__What the task requires__: Each record is to be printed again exactly, though not its pictures.

__Records shown__:
--- START ---

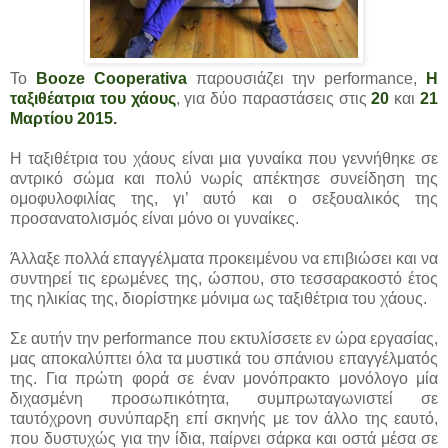
To
Booze Cooperativa
παρουσιάζει την performance,
Η
ταξιθέατρια του χάους
, για δύο παραστάσεις στις
20
και
21
Μαρτίου 2015.
Η ταξιθέτρια του χάους είναι μια γυναίκα που γεννήθηκε σε
αντρικό σώμα και πολύ νωρίς απέκτησε συνείδηση της
ομοφυλοφιλίας της, γι’ αυτό και ο σεξουαλικός της
προσανατολισμός είναι μόνο οι γυναίκες.
Άλλαξε πολλά επαγγέλματα προκειμένου να επιβιώσει και να
συντηρεί τις ερωμένες της, ώσπου, στο τεσσαρακοστό έτος
της ηλικίας της, διορίστηκε μόνιμα ως ταξιθέτρια του χάους.
Σε αυτήν την performance που εκτυλίσσετε εν ώρα εργασίας,
μας αποκαλύπτει όλα τα μυστικά του σπάνιου επαγγέλματός
της. Για πρώτη φορά σε έναν μονόπρακτο μονόλογο μία
διχασμένη προσωπικότητα, συμπρωταγωνιστεί σε
ταυτόχρονη συνύπαρξη επί σκηνής με τον άλλο της εαυτό,
που δυστυχώς για την ίδια, παίρνει σάρκα και οστά μέσα σε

--- END ---

__Answer for the task__:
To
Booze Cooperativa
παρουσιάζει την performance,
Η
ταξιθέατρια του χάους
, για δύο παραστάσεις στις
20
και
21
Μαρτίου 2015.
Η ταξιθέτρια του χάους είναι μια γυναίκα που γεννήθηκε σε
αντρικό σώμα και πολύ νωρίς απέκτησε συνείδηση της
ομοφυλοφιλίας της, γι’ αυτό και ο σεξουαλικός της
προσανατολισμός είναι μόνο οι γυναίκες.
Άλλαξε πολλά επαγγέλματα προκειμένου να επιβιώσει και να
συντηρεί τις ερωμένες της, ώσπου, στο τεσσαρακοστό έτος
της ηλικίας της, διορίστηκε μόνιμα ως ταξιθέτρια του χάους.
Σε αυτήν την performance που εκτυλίσσετε εν ώρα εργασίας,
μας αποκαλύπτει όλα τα μυστικά του σπάνιου επαγγέλματός
της. Για πρώτη φορά σε έναν μονόπρακτο μονόλογο μία
διχασμένη προσωπικότητα, συμπρωταγωνιστεί σε
ταυτόχρονη συνύπαρξη επί σκηνής με τον άλλο της εαυτό,
που δυστυχώς για την ίδια, παίρνει σάρκα και οστά μέσα σε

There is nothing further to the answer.